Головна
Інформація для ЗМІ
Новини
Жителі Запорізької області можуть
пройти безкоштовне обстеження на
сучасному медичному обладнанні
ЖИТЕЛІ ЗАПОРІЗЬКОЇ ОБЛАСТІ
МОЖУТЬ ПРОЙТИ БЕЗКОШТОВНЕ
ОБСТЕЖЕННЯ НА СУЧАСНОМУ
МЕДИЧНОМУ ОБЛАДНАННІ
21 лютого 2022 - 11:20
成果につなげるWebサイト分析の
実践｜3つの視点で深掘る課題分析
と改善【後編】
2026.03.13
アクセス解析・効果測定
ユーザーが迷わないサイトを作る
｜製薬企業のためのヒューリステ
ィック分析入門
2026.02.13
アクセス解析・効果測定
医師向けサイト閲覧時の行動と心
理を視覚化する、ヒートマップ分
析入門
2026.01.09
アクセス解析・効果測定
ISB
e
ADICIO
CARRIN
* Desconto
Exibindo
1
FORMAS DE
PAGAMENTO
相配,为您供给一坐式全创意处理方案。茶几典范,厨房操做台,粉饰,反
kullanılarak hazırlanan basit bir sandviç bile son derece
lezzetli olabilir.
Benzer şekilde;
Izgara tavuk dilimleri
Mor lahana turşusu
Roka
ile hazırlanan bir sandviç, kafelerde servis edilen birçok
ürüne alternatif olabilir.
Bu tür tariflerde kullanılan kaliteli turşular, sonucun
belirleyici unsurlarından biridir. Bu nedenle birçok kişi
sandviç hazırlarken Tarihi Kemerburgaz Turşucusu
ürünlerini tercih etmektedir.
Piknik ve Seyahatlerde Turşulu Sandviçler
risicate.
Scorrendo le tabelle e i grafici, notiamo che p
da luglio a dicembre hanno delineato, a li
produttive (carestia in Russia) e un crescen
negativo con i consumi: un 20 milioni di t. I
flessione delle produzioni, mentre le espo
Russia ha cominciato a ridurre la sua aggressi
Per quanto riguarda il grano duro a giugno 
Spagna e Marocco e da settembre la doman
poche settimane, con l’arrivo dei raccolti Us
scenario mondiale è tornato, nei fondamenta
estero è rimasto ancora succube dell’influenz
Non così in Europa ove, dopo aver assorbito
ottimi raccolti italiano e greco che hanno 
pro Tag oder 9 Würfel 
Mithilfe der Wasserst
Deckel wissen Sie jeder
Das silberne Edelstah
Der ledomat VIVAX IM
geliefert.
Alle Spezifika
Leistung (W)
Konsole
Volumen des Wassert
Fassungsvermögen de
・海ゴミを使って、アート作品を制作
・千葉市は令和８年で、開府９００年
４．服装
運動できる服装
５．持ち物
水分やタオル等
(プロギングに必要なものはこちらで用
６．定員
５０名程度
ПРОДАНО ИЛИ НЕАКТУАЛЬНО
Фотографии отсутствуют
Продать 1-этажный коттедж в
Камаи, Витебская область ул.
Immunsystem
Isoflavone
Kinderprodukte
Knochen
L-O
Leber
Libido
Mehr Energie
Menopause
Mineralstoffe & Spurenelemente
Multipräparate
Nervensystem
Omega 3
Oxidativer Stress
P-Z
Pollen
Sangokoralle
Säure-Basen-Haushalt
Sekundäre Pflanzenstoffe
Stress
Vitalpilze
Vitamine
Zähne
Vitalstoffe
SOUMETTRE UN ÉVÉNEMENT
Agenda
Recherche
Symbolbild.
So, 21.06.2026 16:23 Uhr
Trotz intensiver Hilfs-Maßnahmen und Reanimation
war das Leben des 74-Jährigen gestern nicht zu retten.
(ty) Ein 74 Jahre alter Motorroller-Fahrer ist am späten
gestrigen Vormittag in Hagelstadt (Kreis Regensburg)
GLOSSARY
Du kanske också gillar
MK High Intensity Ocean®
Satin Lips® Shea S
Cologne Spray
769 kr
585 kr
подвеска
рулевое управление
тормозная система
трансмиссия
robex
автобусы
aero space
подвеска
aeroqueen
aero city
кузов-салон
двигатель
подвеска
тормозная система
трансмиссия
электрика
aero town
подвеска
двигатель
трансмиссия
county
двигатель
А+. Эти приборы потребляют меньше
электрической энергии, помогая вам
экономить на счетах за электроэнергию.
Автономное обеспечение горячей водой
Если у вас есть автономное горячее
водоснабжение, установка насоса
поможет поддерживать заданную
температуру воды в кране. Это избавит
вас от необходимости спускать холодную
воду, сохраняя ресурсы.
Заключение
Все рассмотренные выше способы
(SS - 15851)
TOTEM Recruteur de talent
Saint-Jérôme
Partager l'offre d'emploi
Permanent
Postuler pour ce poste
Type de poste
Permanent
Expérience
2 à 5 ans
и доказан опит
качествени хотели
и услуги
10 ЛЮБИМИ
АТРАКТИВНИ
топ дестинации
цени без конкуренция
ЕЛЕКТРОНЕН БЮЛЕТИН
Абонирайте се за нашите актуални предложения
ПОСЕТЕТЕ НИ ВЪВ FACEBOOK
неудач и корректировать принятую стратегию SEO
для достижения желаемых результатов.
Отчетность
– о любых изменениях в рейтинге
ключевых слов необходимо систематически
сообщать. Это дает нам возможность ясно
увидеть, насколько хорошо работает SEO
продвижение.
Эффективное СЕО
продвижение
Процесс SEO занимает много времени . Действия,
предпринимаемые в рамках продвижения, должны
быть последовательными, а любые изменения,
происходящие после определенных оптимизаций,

| What you have to do |
Of all the lines above, count the ones that include the string "raccolti" and give the number alone.

| Written solution |
2